Young employees likely to change first job in first 7 months: Report
China's young jobseekers born in and after 1995 are likely to quit their first job within seven months on average, said LinkedIn.
Job seekers share employment information at a job fair in Dongying, Shandong province, on July 15. [File Photo: China Daily]
The business-oriented social networking site analyzed the public profiles of 150,000 users and found that first jobs are hardly ideal for many. Generally, the younger a person, the shorter the duration of first employement.
Those born in the 1970s quit their first job after working four years, an average that dropped to 3.5 years for those born in the 1980s, 19 months for the post-1990 generation and now seven months for the post-1995s.
The report said young people born in the 1990s frequently change their first job because they are more independent, care more about their feelings and seek to realize their own values more than older generations. Another reason is that the youth are savvier in accessing career information and opportunities.
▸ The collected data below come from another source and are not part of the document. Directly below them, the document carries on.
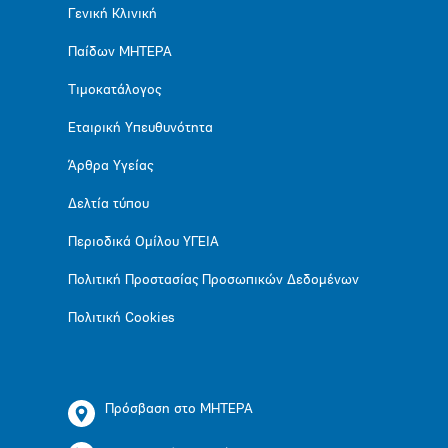
Γενική Κλινική
Παίδων ΜΗΤΕΡΑ
Τιμοκατάλογος
Εταιρική Υπευθυνότητα
Άρθρα Υγείας
Δελτία τύπου
Περιοδικά Ομίλου ΥΓΕΙΑ
Πολιτική Προστασίας Προσωπικών Δεδομένων
Πολιτική Cookies
Πρόσβαση στο ΜΗΤΕΡΑ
A higher job-hopping rate also reflects the current gap between education and the job market. Due to the lack of understanding of an industry, occupations or enterprises, graduates often expect too much from their first job and quickly find they are unable to fit in.
The report recommends students gain a better understanding of the job market through internships and work placements as early as possible.
Data shows the Internet and finance are the most popular industries for the post-90 and 95 generations, with over 30 percent of graduates born after 1995 employed in those fields.